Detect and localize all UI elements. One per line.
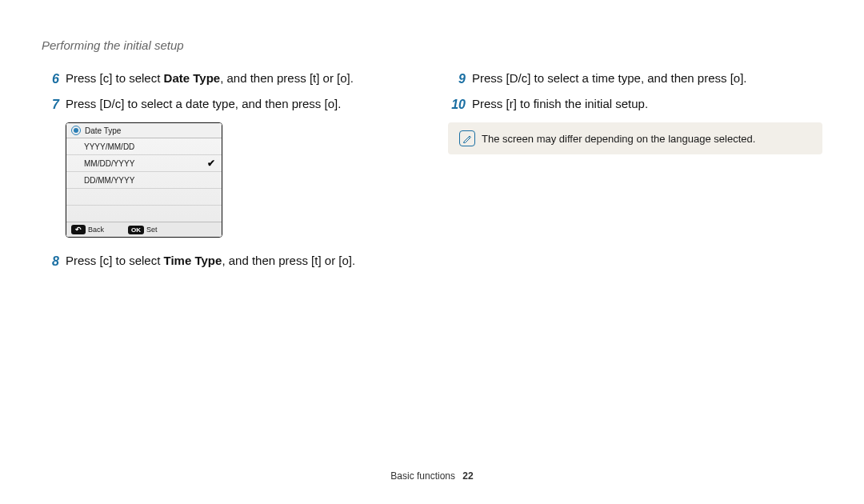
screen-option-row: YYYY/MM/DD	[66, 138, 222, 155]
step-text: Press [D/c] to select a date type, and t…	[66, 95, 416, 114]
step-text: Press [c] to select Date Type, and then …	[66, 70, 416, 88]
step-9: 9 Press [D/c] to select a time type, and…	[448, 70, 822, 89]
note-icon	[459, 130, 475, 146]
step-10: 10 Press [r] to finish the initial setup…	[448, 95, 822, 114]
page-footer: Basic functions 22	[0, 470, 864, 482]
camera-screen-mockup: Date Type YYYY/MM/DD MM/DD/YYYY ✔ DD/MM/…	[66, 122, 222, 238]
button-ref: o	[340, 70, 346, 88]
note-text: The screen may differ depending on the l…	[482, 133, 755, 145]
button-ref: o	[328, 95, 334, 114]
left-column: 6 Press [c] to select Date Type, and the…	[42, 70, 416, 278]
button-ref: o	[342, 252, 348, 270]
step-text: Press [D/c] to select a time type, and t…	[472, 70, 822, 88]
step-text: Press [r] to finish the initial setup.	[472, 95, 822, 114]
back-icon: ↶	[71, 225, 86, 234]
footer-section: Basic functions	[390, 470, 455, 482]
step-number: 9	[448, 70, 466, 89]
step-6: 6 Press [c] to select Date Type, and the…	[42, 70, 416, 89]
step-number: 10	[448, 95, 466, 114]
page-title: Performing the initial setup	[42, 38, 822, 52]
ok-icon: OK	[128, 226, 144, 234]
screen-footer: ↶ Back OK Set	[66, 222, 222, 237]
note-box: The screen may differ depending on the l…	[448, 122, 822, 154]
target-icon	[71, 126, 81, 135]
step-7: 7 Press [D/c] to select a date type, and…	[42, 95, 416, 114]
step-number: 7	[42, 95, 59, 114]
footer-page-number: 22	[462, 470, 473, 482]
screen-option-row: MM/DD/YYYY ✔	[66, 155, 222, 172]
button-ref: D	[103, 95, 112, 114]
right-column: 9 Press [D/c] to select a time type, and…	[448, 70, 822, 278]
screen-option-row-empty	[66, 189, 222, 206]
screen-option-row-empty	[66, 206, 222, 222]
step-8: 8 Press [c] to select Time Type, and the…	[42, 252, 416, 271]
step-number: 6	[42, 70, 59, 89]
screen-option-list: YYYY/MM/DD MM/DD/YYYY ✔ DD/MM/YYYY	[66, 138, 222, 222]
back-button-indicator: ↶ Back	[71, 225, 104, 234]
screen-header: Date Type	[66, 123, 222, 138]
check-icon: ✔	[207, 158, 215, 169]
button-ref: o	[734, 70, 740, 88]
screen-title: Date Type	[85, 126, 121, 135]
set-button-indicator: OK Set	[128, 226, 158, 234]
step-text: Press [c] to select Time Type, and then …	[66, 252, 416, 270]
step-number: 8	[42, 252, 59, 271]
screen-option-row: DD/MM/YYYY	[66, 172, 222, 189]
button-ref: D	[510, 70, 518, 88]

==============================

Search the data above for the string "text" and copy each line that has it.

▶ Answer for the task
step-text: Press [D/c] to select a date type, and t…	[66, 95, 416, 114]
step-text: Press [c] to select Date Type, and then …	[66, 70, 416, 88]
note-text: The screen may differ depending on the l…	[482, 133, 755, 145]
step-text: Press [D/c] to select a time type, and t…	[472, 70, 822, 88]
step-text: Press [r] to finish the initial setup.	[472, 95, 822, 114]
step-text: Press [c] to select Time Type, and then …	[66, 252, 416, 270]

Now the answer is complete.